E’ innegabile infatti che da altri punti di vista il chipmaker californiano ha portato una forte innovazione nel settore, riversando nei propri Tegra, soprattutto in quelli più recenti, tutto il suo mostruoso know-how in ambito grafico, basti pensare che i suoi chip sono stati i primi a poter vantare una GPU integrata con architettura unificata, come accade da anni nel settore desktop, mentre i competitor avevano ancora processori grafici di vecchio tipo, meno efficienti.

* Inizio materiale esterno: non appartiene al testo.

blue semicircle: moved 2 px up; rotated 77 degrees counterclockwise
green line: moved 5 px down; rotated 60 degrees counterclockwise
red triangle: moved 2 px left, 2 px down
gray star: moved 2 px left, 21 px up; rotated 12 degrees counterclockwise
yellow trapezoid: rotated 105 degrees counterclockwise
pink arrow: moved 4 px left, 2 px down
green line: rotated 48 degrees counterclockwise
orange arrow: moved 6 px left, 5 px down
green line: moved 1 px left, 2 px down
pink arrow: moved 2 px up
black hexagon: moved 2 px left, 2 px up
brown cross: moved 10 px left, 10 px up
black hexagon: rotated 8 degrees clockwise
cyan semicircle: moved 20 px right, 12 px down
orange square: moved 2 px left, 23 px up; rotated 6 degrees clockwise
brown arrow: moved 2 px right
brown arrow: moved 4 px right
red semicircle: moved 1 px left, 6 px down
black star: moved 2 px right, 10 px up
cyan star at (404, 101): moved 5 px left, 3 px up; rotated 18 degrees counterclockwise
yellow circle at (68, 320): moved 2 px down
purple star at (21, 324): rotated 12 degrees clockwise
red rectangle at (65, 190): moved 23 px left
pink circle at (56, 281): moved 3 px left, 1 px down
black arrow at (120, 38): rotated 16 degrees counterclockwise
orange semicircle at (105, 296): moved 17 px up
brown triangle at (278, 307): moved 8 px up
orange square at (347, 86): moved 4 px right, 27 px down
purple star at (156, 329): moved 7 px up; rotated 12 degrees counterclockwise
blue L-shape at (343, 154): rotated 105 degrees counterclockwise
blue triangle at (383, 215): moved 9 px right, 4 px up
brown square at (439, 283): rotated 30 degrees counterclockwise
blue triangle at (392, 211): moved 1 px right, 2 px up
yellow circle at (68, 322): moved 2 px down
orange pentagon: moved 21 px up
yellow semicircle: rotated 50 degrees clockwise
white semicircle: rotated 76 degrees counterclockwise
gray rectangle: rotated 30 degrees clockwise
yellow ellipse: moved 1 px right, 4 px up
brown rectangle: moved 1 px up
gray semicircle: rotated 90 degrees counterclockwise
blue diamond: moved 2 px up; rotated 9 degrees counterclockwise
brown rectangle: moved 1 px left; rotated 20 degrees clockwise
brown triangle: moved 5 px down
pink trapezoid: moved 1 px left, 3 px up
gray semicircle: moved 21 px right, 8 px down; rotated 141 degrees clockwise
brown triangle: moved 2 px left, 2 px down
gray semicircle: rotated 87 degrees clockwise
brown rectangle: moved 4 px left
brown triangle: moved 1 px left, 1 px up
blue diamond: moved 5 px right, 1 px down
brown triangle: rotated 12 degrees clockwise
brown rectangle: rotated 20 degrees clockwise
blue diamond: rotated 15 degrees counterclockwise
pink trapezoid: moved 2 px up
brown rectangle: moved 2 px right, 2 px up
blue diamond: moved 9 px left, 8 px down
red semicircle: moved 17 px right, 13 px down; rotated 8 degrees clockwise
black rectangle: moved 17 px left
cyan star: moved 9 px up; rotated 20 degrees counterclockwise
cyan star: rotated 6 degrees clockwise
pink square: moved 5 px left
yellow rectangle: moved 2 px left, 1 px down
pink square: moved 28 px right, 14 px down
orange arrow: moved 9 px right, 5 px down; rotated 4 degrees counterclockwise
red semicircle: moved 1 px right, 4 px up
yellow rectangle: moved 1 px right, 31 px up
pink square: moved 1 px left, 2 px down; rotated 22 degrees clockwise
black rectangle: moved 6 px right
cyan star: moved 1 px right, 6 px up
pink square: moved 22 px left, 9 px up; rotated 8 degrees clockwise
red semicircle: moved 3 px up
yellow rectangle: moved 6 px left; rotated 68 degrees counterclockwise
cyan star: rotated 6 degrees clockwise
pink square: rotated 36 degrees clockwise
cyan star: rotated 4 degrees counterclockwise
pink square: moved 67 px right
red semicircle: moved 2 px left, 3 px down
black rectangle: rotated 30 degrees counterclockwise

In ogni caso le vendite non hanno mai premiato queste scelte ed Nvidia, come azienda,non può alla fine che prenderne atto. I suoi SoC comunque vendono ancora molto bene nei mini PC e nel settore automobilistico e porprio a questi due nel prossimo futuro l’azienda di Santa Clara si rivolgerà sempre più, relegando del tutto in secondo piano il settore mobile. I rossimi Tegra quindi saranno probabilmente destinati unicamente o quasi a questi mercati, ambiti in cui però integrare un modem 4G non ha molto senso. Per questo motivo al quartier generale del Green Team hanno deciso di cedere Icera, azienda acquistata nel 2011 proprio al fine di riuscire a integrare nei Tegra un chip 4G in modo da non doverne utilizzare uno esterno, abbattendo i costi e offrendo così soluzioni analoghe a quelle di Qualcomm, startegia che, è inutile dirlo, non ha però propdotto i frutti attesi. In questo modo si taglieranno costi ormai inutilie  si rientrerà, almeno in parte, del precedente investimento.